Stored data entries
=== Section Start ===

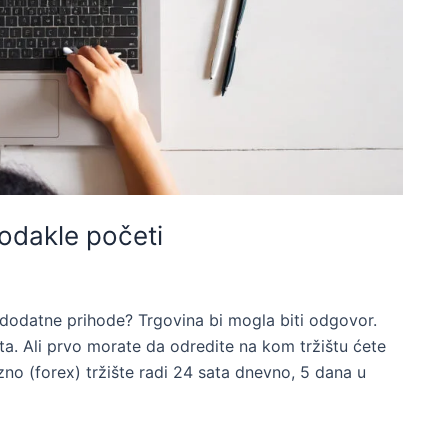
odakle početi
i dodatne prihode? Trgovina bi mogla biti odgovor.
ta. Ali prvo morate da odredite na kom tržištu ćete
zno (forex) tržište radi 24 sata dnevno, 5 dana u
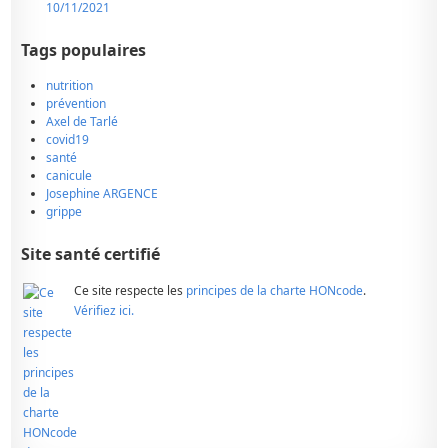
10/11/2021
Tags populaires
nutrition
prévention
Axel de Tarlé
covid19
santé
canicule
Josephine ARGENCE
grippe
Site santé certifié
Ce site respecte les
principes de la charte HONcode
.
Vérifiez ici.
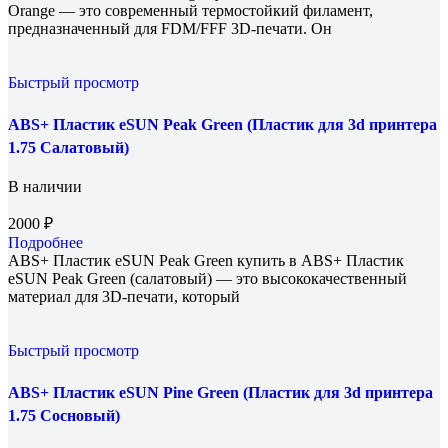
Orange — это современный термостойкий филамент,
предназначенный для FDM/FFF 3D-печати. Он
Быстрый просмотр
ABS+ Пластик eSUN Peak Green (Пластик для 3d принтера
1.75 Салатовый)
В наличии
2000
₽
Подробнее
ABS+ Пластик eSUN Peak Green купить в ABS+ Пластик
eSUN Peak Green (салатовый) — это высококачественный
материал для 3D-печати, который
Быстрый просмотр
ABS+ Пластик eSUN Pine Green (Пластик для 3d принтера
1.75 Сосновый)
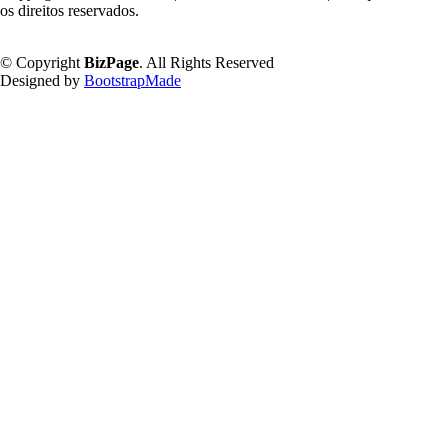
os direitos reservados.
Política de Privacidade
© Copyright
BizPage
. All Rights Reserved
Designed by
BootstrapMade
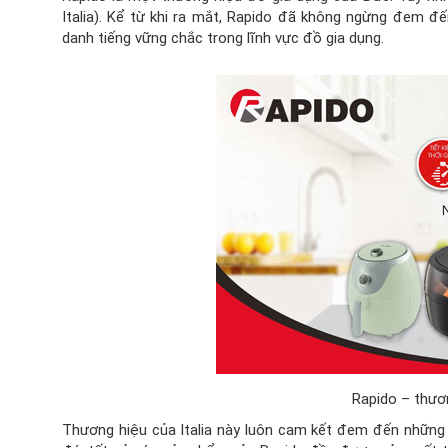
Italia). Kể từ khi ra mắt, Rapido đã không ngừng đem 
danh tiếng vững chắc trong lĩnh vực đồ gia dụng.
Rapido – thươn
Thương hiệu của Italia này luôn cam kết đem đến những t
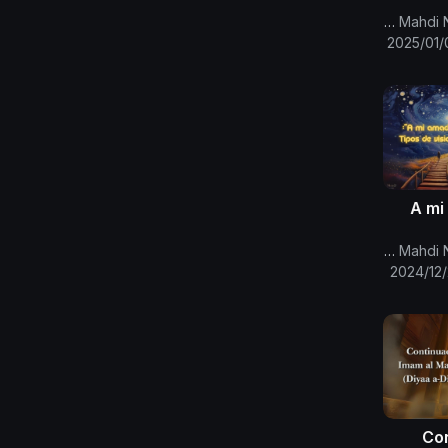
per
Canal Oficial Del Imam Al Mahdi Nasser Mohammed
2025/01/
A mi
Canal Oficial Del Imam Al Mahdi Nasser Mohammed
visi
2024/12
proce
Con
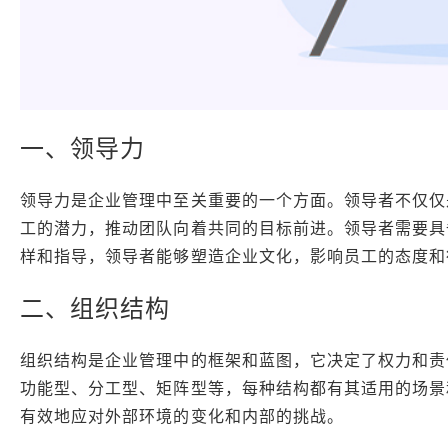
一、领导力
领导力是企业管理中至关重要的一个方面。领导者不仅仅
工的潜力，推动团队向着共同的目标前进。领导者需要具
样和指导，领导者能够塑造企业文化，影响员工的态度和
二、组织结构
组织结构是企业管理中的框架和蓝图，它决定了权力和责
功能型、分工型、矩阵型等，每种结构都有其适用的场景
有效地应对外部环境的变化和内部的挑战。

=== Section End ===

* _AIM OF THE EXERCISE_
Repeat the records in full and exactly, leaving every picture out.

* _PROBLEM SOLUTION_
odakle početi
i dodatne prihode? Trgovina bi mogla biti odgovor.
ta. Ali prvo morate da odredite na kom tržištu ćete
zno (forex) tržište radi 24 sata dnevno, 5 dana u
10/11/2021
Tags populaires
nutrition
prévention
Axel de Tarlé
covid19
santé
canicule
Josephine ARGENCE
grippe
Site santé certifié
Ce site respecte les
principes de la charte HONcode
.
Vérifiez ici.
Orange — это современный термостойкий филамент,
предназначенный для FDM/FFF 3D-печати. Он
Быстрый просмотр
ABS+ Пластик eSUN Peak Green (Пластик для 3d принтера
1.75 Салатовый)
В наличии
2000
₽
Подробнее
ABS+ Пластик eSUN Peak Green купить в ABS+ Пластик
eSUN Peak Green (салатовый) — это высококачественный
материал для 3D-печати, который
Быстрый просмотр
ABS+ Пластик eSUN Pine Green (Пластик для 3d принтера
1.75 Сосновый)
os direitos reservados.
Política de Privacidade
© Copyright
BizPage
. All Rights Reserved
Designed by
BootstrapMade
Italia). Kể từ khi ra mắt, Rapido đã không ngừng đem 
danh tiếng vững chắc trong lĩnh vực đồ gia dụng.
Rapido – thươn
Thương hiệu của Italia này luôn cam kết đem đến những t
per
Canal Oficial Del Imam Al Mahdi Nasser Mohammed
2025/01/
A mi
Canal Oficial Del Imam Al Mahdi Nasser Mohammed
visi
2024/12
proce
Con
一、领导力
领导力是企业管理中至关重要的一个方面。领导者不仅仅
工的潜力，推动团队向着共同的目标前进。领导者需要具
样和指导，领导者能够塑造企业文化，影响员工的态度和
二、组织结构
组织结构是企业管理中的框架和蓝图，它决定了权力和责
功能型、分工型、矩阵型等，每种结构都有其适用的场景
有效地应对外部环境的变化和内部的挑战。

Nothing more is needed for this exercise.